**ACTIVITY**
Scan the entries below, and for each line that includes the word "Профессиональный", make a copy.

BEGIN

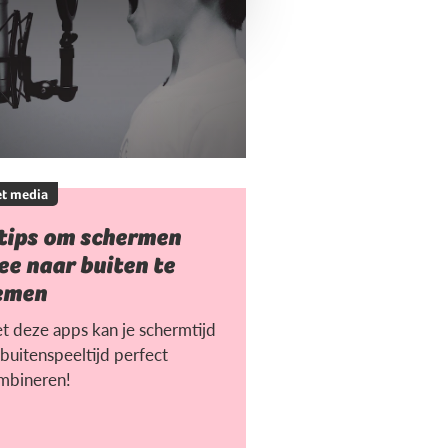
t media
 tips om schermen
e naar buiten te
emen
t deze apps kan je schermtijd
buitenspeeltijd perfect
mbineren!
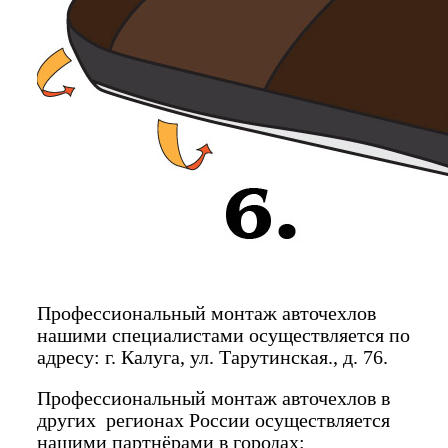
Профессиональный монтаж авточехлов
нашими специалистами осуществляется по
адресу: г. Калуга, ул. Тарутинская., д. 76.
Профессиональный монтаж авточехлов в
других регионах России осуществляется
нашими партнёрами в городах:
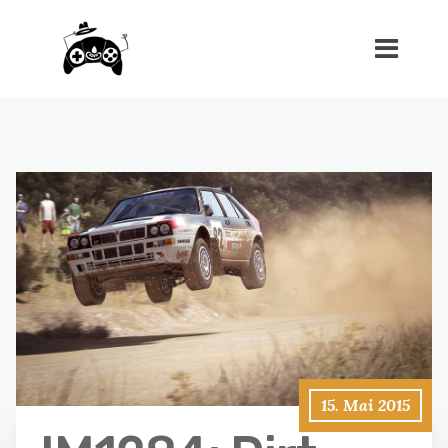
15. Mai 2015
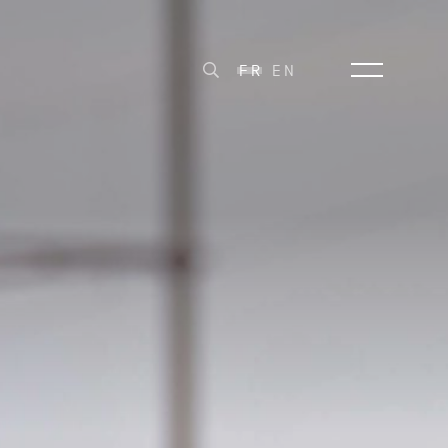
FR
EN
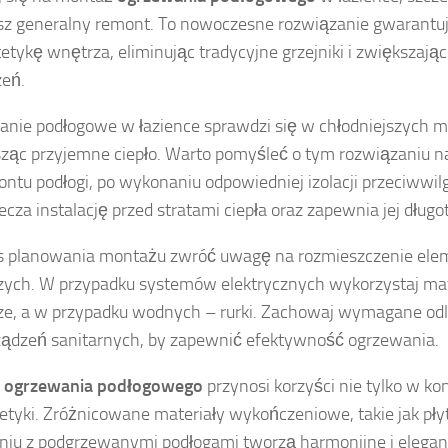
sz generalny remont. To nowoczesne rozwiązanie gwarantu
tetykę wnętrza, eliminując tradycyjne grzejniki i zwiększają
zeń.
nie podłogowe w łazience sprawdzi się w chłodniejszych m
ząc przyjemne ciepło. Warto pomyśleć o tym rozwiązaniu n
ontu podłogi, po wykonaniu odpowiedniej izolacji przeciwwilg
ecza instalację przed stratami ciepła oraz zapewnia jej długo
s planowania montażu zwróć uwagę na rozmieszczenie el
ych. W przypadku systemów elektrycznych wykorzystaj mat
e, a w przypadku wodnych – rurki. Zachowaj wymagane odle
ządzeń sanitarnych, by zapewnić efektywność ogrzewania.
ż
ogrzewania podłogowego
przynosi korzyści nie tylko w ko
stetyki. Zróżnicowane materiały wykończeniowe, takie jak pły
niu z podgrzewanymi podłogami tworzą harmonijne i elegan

END
BEGIN

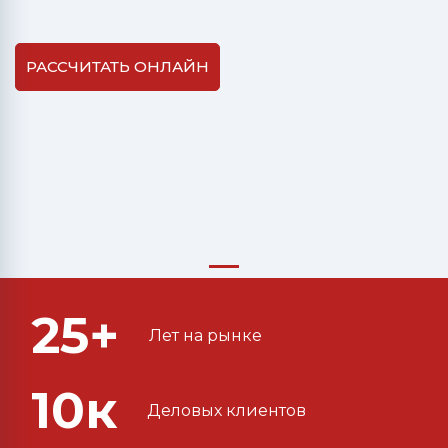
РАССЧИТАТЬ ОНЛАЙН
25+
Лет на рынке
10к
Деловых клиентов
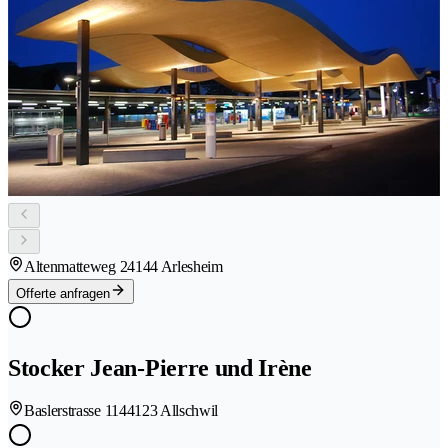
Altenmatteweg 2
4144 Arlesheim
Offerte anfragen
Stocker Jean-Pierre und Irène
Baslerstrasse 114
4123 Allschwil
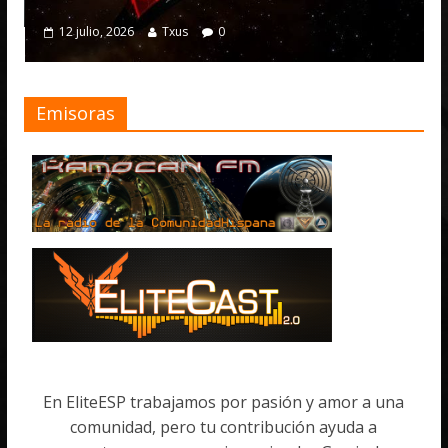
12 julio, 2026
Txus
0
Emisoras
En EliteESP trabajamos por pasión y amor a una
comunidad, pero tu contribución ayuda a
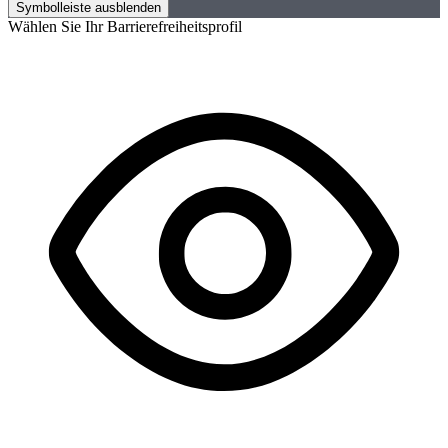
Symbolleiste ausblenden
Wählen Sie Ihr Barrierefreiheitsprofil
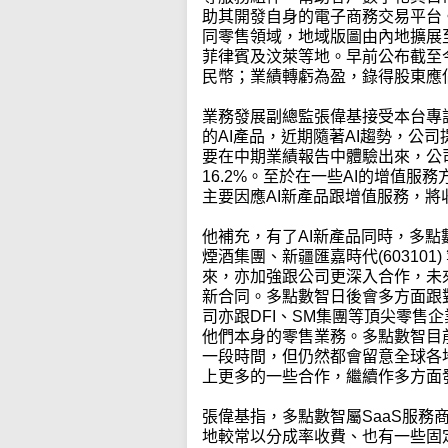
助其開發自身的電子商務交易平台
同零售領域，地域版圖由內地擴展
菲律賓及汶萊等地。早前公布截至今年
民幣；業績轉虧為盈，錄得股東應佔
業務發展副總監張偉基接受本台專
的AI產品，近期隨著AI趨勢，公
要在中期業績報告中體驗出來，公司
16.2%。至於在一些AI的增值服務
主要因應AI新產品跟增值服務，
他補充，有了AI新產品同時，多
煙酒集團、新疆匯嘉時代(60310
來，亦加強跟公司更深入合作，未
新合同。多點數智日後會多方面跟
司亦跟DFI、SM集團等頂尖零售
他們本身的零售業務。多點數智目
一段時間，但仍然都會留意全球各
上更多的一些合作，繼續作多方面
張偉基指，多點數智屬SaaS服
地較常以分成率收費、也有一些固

END
BEGIN

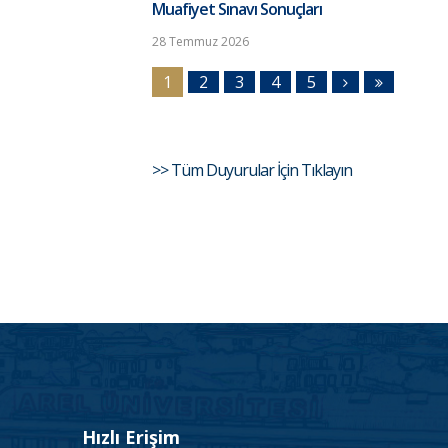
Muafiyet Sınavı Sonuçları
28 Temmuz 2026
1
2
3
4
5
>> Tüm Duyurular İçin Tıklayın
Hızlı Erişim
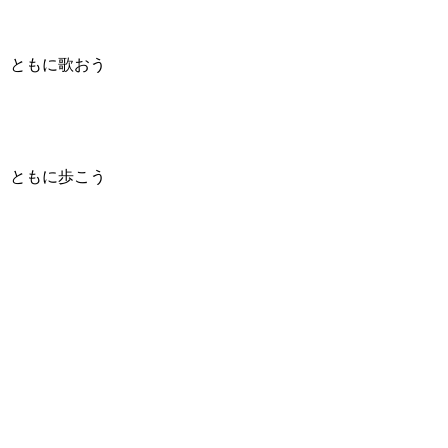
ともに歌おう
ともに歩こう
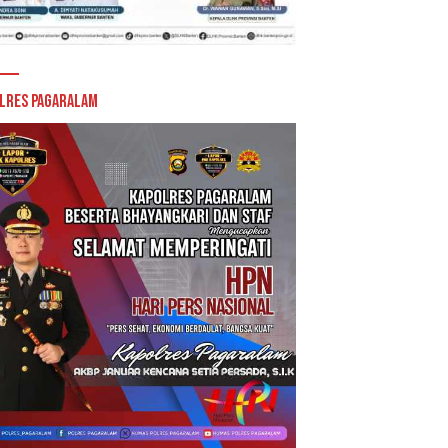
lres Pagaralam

END

**PROBLEM SOLUTION**
Профессиональный монтаж авточехлов
Профессиональный монтаж авточехлов в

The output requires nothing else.